Prompt:
For this exercise, transcribe every line of the material exactly and skip the pictures.

:: Entries provided

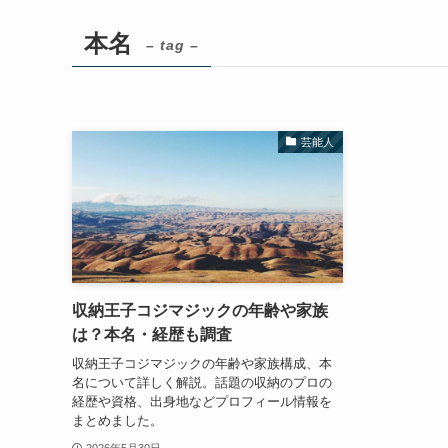
本名
– tag –
芸能人
収納王子コジマジックの年齢や家族
は？本名・経歴も調査
収納王子コジマジックの年齢や家族構成、本
名について詳しく解説。話題の収納のプロの
経歴や資格、出身地などプロフィール情報を
まとめました。
2026年5月30日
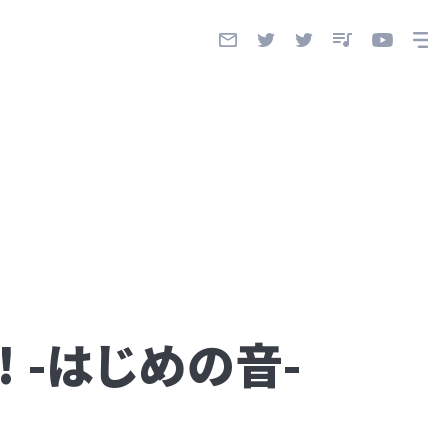
 -はじめの音-
！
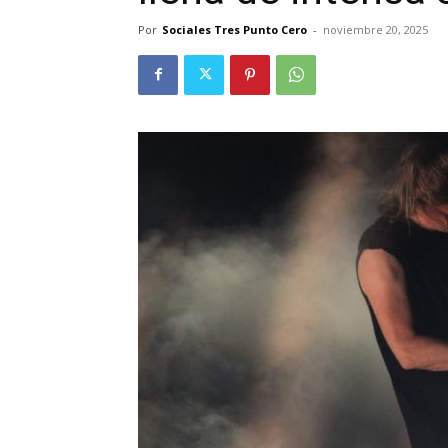
Por
Sociales Tres Punto Cero
-
noviembre 20, 2025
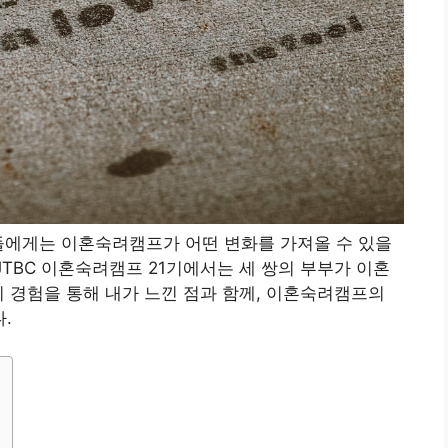
들에게는 이혼숙려캠프가 어떤 변화를 가져올 수 있을
JTBC 이혼숙려캠프 21기에서는 세 쌍의 부부가 이혼
이 경험을 통해 내가 느낀 점과 함께, 이혼숙려캠프의
.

::::

Problem solution:
本名
– tag –
芸能人
収納王子コジマジックの年齢や家族
は？本名・経歴も調査
収納王子コジマジックの年齢や家族構成、本
名について詳しく解説。話題の収納のプロの
経歴や資格、出身地などプロフィール情報を
まとめました。
2026年5月30日
 -はじめの音-
！
Por
Sociales Tres Punto Cero
-
noviembre 20, 2025
들에게는 이혼숙려캠프가 어떤 변화를 가져올 수 있을
JTBC 이혼숙려캠프 21기에서는 세 쌍의 부부가 이혼
이 경험을 통해 내가 느낀 점과 함께, 이혼숙려캠프의
.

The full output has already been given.